What about evidence? This is not a systematic review, but a few relevant papers will be discussed briefly.

An actual systematic review studied the validity of Goal Attainment Scaling. (here) It is an exciting but challenging read that points out many severe weaknesses and inconsistencies. For example, the discussion says, “The variability noted among reviewed articles highlights that the GAS has many different interpretations. There is a lack of clarity regarding how the GAS is best interpreted, what specific construct the GAS measures, and whether the GAS measures a goal construct or whether the GAS is best regarded as its own measurement technique.” It highlights the need for a sound theoretical basis and considerable variability in what is considered a goal, with only one paper defining it.

One crucial component of the paper is a discussion on the nature of validity and the importance of interpretation and consequences. For example, they conclude, “Therefore, the GAS score has an applied purpose and a social consequence. Whether the GAS score is used in educational or clinical settings, its score has meaning, and a judgment or interpretation is formed based on its value. To evaluate how plausible an interpretation is, “it is necessary to be clear about what the interpretation claims””

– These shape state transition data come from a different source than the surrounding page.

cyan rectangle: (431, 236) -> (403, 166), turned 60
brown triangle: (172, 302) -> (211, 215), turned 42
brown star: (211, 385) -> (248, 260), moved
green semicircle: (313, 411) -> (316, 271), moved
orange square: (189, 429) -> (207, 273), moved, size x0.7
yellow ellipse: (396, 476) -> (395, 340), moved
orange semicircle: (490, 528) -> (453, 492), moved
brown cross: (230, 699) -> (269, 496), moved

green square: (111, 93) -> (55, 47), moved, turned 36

After reading this article after the debate, I became more concerned about goal attainment scaling.

For anyone interested in statistical aspects and able to follow the complex statistical discussion, a second article (here) will be of interest. Although it discusses statistics, it makes some crucial points that clarify that goal attainment scaling cannot be used in research trials or audits.

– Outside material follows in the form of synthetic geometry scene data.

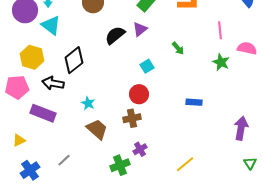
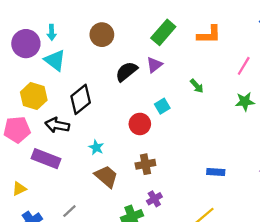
pink line: (220, 30) -> (244, 66), turned 36
green star: (221, 62) -> (245, 102), turned -30
red circle: (139, 94) -> (140, 124), moved
blue rectangle: (194, 102) -> (216, 172), moved

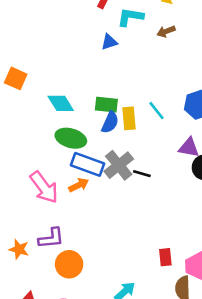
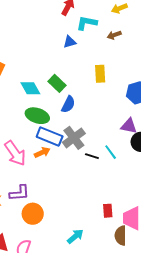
green rectangle: (106, 105) -> (57, 83), moved, turned 36
cyan line: (156, 111) -> (111, 152), moved
yellow rectangle: (129, 118) -> (100, 74), moved
black line: (142, 174) -> (92, 156), moved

 The authors state that to avoid bias, all goals, all criteria for achievement, and all weights must be chosen before random allocation. This is far from clinical reality and excludes goal attainment scaling as a practical or credible outcome measure. In research trials, they say shortly after that: “practical challenges, such as the training and time required for goal setting as well as a lack of scientific literature on study design and analysis methods may be an obstacle in the application of GAS as an endpoint in clinical trials.”

The authors suggest it may be most suitable for rare disorders with very heterogeneous patient populations and offer a variety of statistical analytic methods.

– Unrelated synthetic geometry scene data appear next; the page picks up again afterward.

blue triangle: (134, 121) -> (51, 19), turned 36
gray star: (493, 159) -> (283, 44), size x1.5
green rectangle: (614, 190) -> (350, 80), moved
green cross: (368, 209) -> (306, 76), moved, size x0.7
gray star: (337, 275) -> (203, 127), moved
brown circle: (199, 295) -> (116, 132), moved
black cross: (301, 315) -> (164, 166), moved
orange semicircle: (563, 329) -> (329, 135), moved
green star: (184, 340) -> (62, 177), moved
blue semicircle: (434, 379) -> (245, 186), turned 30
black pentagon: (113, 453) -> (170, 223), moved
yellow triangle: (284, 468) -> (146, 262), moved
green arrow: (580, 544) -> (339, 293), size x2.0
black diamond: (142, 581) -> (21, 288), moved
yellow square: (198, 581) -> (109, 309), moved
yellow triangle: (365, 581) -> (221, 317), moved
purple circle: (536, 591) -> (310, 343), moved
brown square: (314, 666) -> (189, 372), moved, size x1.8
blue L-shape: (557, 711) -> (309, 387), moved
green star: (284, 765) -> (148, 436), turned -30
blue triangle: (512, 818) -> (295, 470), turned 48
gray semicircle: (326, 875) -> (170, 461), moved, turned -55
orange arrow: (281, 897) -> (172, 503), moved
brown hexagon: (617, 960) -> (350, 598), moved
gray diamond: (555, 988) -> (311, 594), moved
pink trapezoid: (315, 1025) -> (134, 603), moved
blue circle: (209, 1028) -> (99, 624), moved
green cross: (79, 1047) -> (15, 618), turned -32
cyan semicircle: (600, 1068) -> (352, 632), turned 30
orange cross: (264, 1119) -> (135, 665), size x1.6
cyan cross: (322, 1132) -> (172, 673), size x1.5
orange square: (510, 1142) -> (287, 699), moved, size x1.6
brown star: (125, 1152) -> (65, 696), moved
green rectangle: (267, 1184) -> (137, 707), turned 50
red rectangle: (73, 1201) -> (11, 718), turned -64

A third study compared rehabilitation based on goal attainment scaling with “usual care physiotherapy rehabilitation”, described in the protocol papers thus: “therapists generally work on pain reduction and the improvement of range-of-motion, muscle strength, endurance and gait pattern”. (here) In other words, no goal-setting was undertaken.

The results showed no difference between the two groups in measures of physical activity (here) nor other measures of function (here). The only difference was in satisfaction with work. With 120 participants, this may be a valid observation, but its consistency with all other measures suggests it may be chance rather than actual.

 There are many other papers, but these papers covering a range of issues certainly raise considerable doubts about goal attainment scaling as a measure in research. There is no reason to believe it is any better as a measure in clinical practice.


This post has put forward several arguments that suggest goal attainment scaling is flawed as a measure and indicated that the process of goal attainment scaling might neutralise the advantages of setting goals (which themselves are not proven beyond all reasonable doubt in rehabilitation practice). It further suggests that the continued use of goal attainment scaling will be used to justify the misuse of the process by managers and commissioners. Therefore, its use poses a non-trivial risk to the rehabilitation community. The continued usage of goal attainment scaling may also harm some patients. It should only be used clinically once good evidence shows the unequivocal clinical benefit of goal attainment scaling over and above personalised goal setting without goal attainment scaling. And once a good case is made for its proper use in research and audit, it should not be used in research and audit.